Look through the listing for the word "borászati". Copy each line that has it.

[RECORDS TO PROCESS]:

- - -

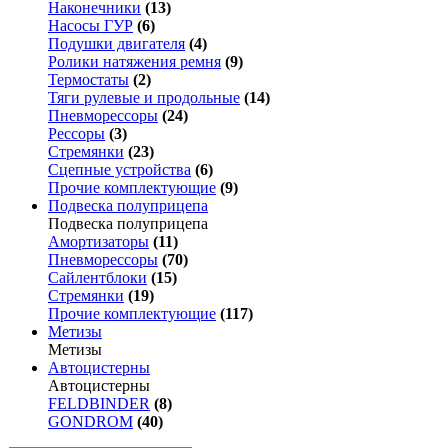
Наконечники
(13)
Насосы ГУР
(6)
Подушки двигателя
(4)
Ролики натяжения ремня
(9)
Термостаты
(2)
Тяги рулевые и продольные
(14)
Пневморессоры
(24)
Рессоры
(3)
Стремянки
(23)
Сцепные устройства
(6)
Прочие комплектующие
(9)
Подвеска полуприцепа
Подвеска полуприцепа
Амортизаторы
(11)
Пневморессоры
(70)
Сайлентблоки
(15)
Стремянки
(19)
Прочие комплектующие
(117)
Метизы
Метизы
Автоцистерны
Автоцистерны
FELDBINDER
(8)
GONDROM
(40)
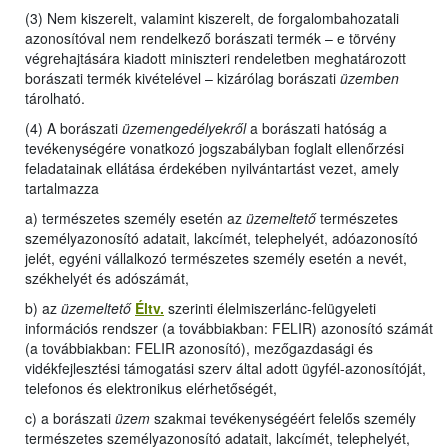
(3) Nem kiszerelt, valamint kiszerelt, de forgalombahozatali
azonosítóval nem rendelkező borászati termék – e törvény
végrehajtására kiadott miniszteri rendeletben meghatározott
borászati termék kivételével – kizárólag borászati
üzemben
tárolható.
(4) A borászati
üzemengedélyekről
a borászati hatóság a
tevékenységére vonatkozó jogszabályban foglalt ellenőrzési
feladatainak ellátása érdekében nyilvántartást vezet, amely
tartalmazza
a) természetes személy esetén az
üzemeltető
természetes
személyazonosító adatait, lakcímét, telephelyét, adóazonosító
jelét, egyéni vállalkozó természetes személy esetén a nevét,
székhelyét és adószámát,
b) az
üzemeltető
Éltv.
szerinti élelmiszerlánc-felügyeleti
információs rendszer (a továbbiakban: FELIR) azonosító számát
(a továbbiakban: FELIR azonosító), mezőgazdasági és
vidékfejlesztési támogatási szerv által adott ügyfél-azonosítóját,
telefonos és elektronikus elérhetőségét,
c) a borászati
üzem
szakmai tevékenységéért felelős személy
természetes személyazonosító adatait, lakcímét, telephelyét,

- - -

[RESULT OF THIS TASK]:
azonosítóval nem rendelkező borászati termék – e törvény
borászati termék kivételével – kizárólag borászati
(4) A borászati
a borászati hatóság a
c) a borászati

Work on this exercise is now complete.